= Exercise =
Lines from the one containing "Java expansion service" through the last line of the material below: print these exactly, and only these.

= Supplied material =

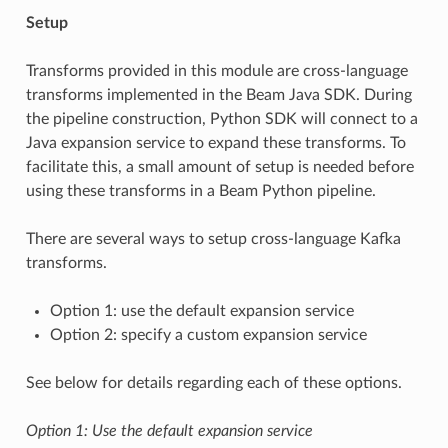
Setup
Transforms provided in this module are cross-language
transforms implemented in the Beam Java SDK. During
the pipeline construction, Python SDK will connect to a
Java expansion service to expand these transforms. To
facilitate this, a small amount of setup is needed before
using these transforms in a Beam Python pipeline.
There are several ways to setup cross-language Kafka
transforms.
Option 1: use the default expansion service
Option 2: specify a custom expansion service
See below for details regarding each of these options.
Option 1: Use the default expansion service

= Exercise response =
Java expansion service to expand these transforms. To
facilitate this, a small amount of setup is needed before
using these transforms in a Beam Python pipeline.
There are several ways to setup cross-language Kafka
transforms.
Option 1: use the default expansion service
Option 2: specify a custom expansion service
See below for details regarding each of these options.
Option 1: Use the default expansion service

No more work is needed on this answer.